■ Task instructions: When the line containing "фламенко и знаменитый" appears in the entries below, begin printing there and stop after the line containing "датируются 15 тыс. лет до нашей эры. До нашег"; print each of those lines exactly and no other line.

■ Given records:
Start of Block
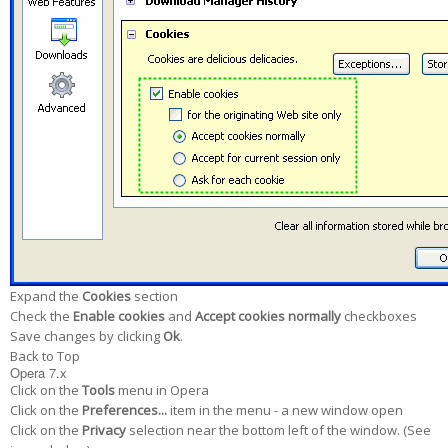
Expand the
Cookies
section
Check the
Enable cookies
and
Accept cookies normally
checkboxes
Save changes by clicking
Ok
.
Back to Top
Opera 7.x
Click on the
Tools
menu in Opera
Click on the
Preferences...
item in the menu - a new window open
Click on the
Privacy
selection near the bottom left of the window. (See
End of Block
Start of Block
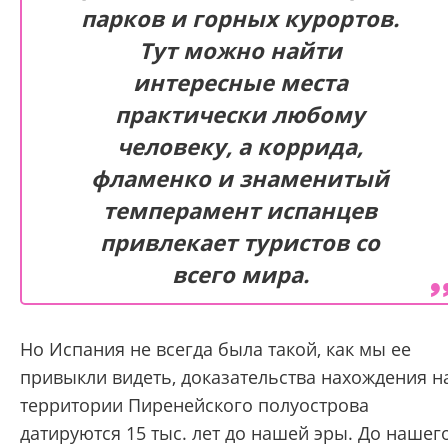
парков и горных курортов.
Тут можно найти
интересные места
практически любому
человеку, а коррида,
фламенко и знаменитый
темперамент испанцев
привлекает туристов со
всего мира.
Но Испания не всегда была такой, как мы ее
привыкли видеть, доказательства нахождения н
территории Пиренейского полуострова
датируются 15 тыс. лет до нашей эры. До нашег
End of Block
■ Answer for this exercise:
фламенко и знаменитый
темперамент испанцев
привлекает туристов со
всего мира.
Но Испания не всегда была такой, как мы ее
привыкли видеть, доказательства нахождения н
территории Пиренейского полуострова
датируются 15 тыс. лет до нашей эры. До нашег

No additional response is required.